I'm in an domestic violence relationship of 4 yrs..how do i get out of it? Thank you for reaching out - that is the first step! Please call WEAVE's 24-hour Support and Information Line at 916.920.2952 to learn about options, services, and to receive support. You can also come in for a free triage assessment on Tuesdays and Thursdays from 10 am - 1 pm and Wednesdays from 4 pm - 7 pm.
Is there a organization that will help get a abused women out, and away from the harmful situation? WEAVE offers supportive services, such as counseling, support groups, and even a confidential Safehouse. There are also domestic violence agencies similar to WEAVE all over California. Please call WEAVE’s 24-hour Support and Information Line at 916.920.2952 for referrals, emotional support, and options. You can also call the National Domestic Violence Hotline at 1.800.799.SAFE (7233) for resources in your area.
I am trapped in a marriage with 3 children all girls. My husband’s anger has gotten worse and worse to the point of pushing. It hasn't led to more than that.
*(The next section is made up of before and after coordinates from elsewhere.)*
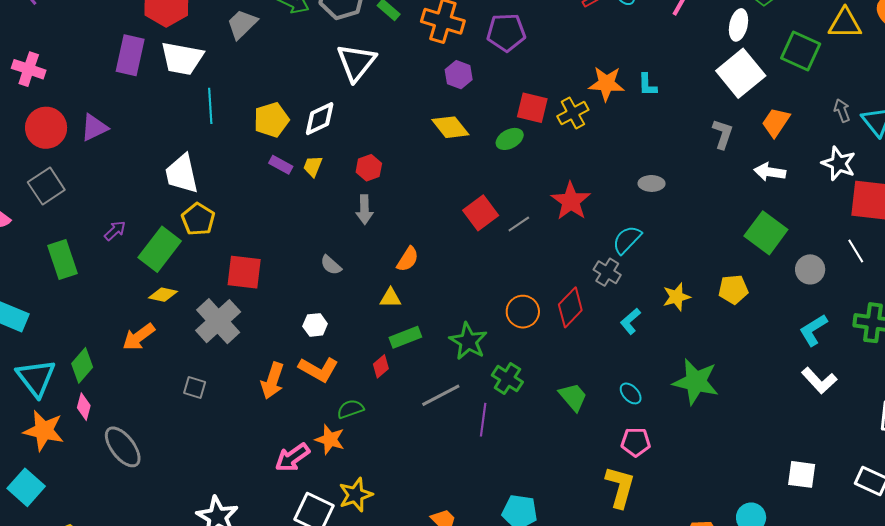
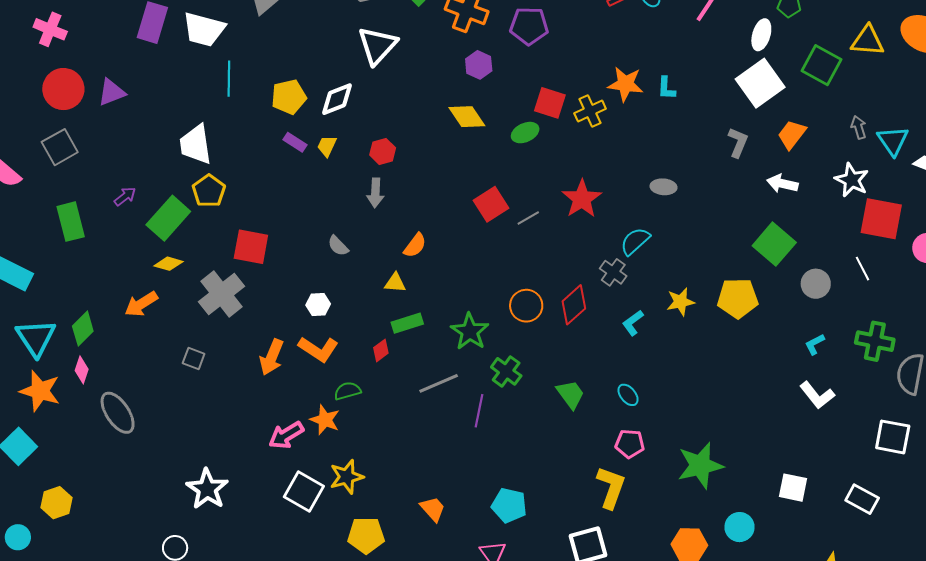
yellow pentagon: (733, 289) -> (738, 298), size x1.4
cyan L-shape: (813, 330) -> (815, 344), size x0.7
green star: (696, 382) -> (700, 465), moved, turned -30

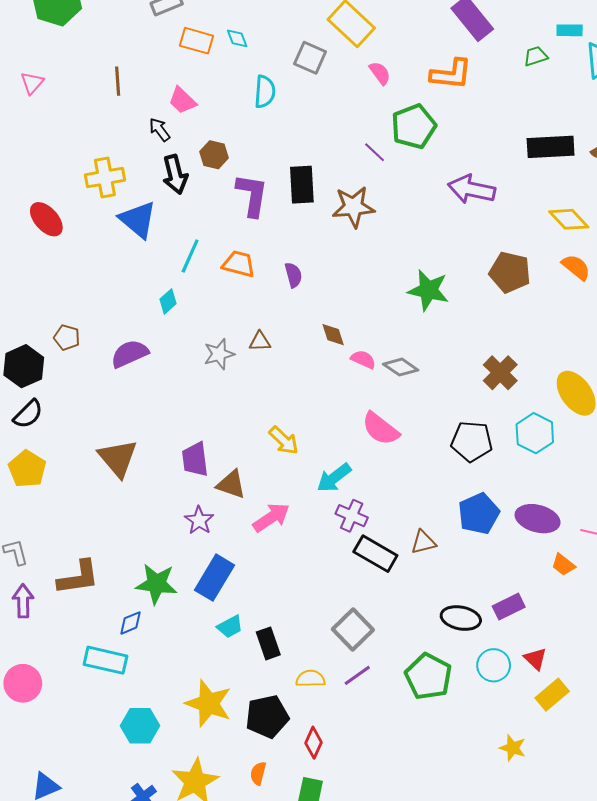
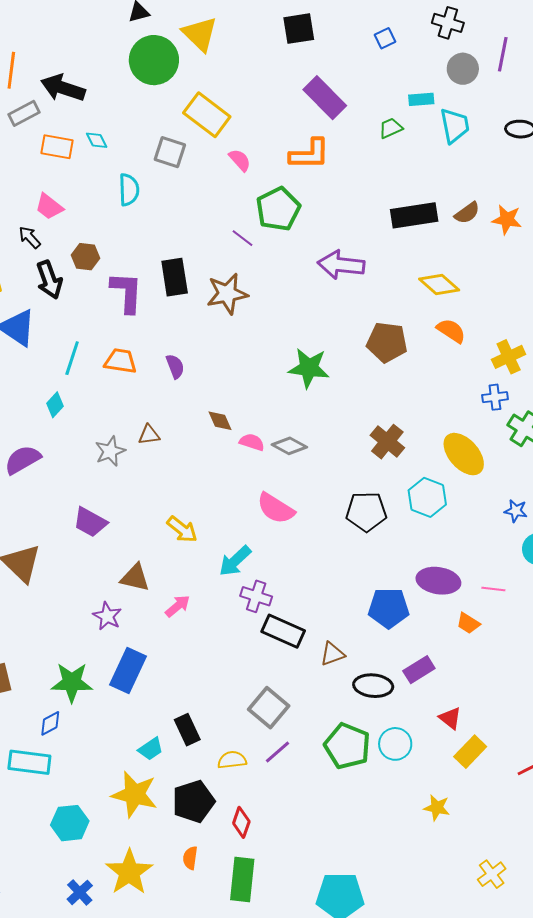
purple trapezoid: (195, 459) -> (90, 522), moved, turned -48
blue pentagon: (479, 514) -> (389, 608), moved, turned 30
pink arrow: (271, 517) -> (178, 606), size x0.7
brown triangle: (423, 542) -> (332, 654), moved
cyan trapezoid: (230, 627) -> (151, 749), moved
cyan circle: (494, 665) -> (395, 744), moved

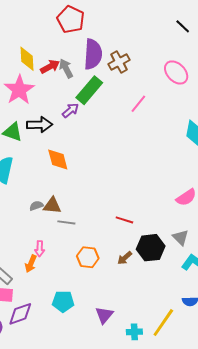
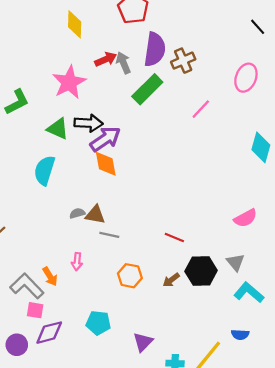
yellow diamond: (27, 59) -> (75, 24), moved
pink ellipse: (176, 72) -> (246, 78), turned 60
purple arrow: (70, 110) -> (105, 139), moved, size x1.6
orange arrow: (31, 264) -> (50, 276), moved, turned -60

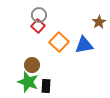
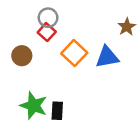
brown circle: (32, 65) -> (22, 56), moved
He has at times slapped my kids but never leaves marks I am worried things will get worse. He is in total denial. I have a business and if I leave I will have NO INCOME AND NO JOB. I have no clue where to turn. For years there has been emotional abuse to the point of secluding me from my family and controlling where I go. I even have time limits on how long I should grocery shop. For years I thought this is normal but I am seeing this is not. He knows he has me trapped and threatens to take my kids is I leave. I filled out divorce papers online but I have no way of filing and if he knew I did and we are still living together would heighten the situation. So I do not know how you can help me or if you can being I am not being physically abused? You are not alone and you should not have to live in fear. WEAVE's Safehouse may be an option for you. WEAVE's 24-hour Support and Information Line can provide you with emotional support and assist you with referrals and service information. The Support and Information Line number is 916.920.2952. WEAVE also provides counseling services and legal services that may assist you during this difficult time.
what is the 1st coarse of action when dealing with domestic violence when it deals with the male partner, the abuser being married only for papers, and is threatening of life? Each situation is different. Please call WEAVE's 24-hour Support and Information Line at 916.920.2952 to learn about options, services, and to recieve support. You can also come in for a free triage assessment on Tuesdays and Thursdays from 10 am - 1 pm and Wednesdays from 4 pm - 7 pm. If you ever feel that you are in immediate danger, please call 9-1-1.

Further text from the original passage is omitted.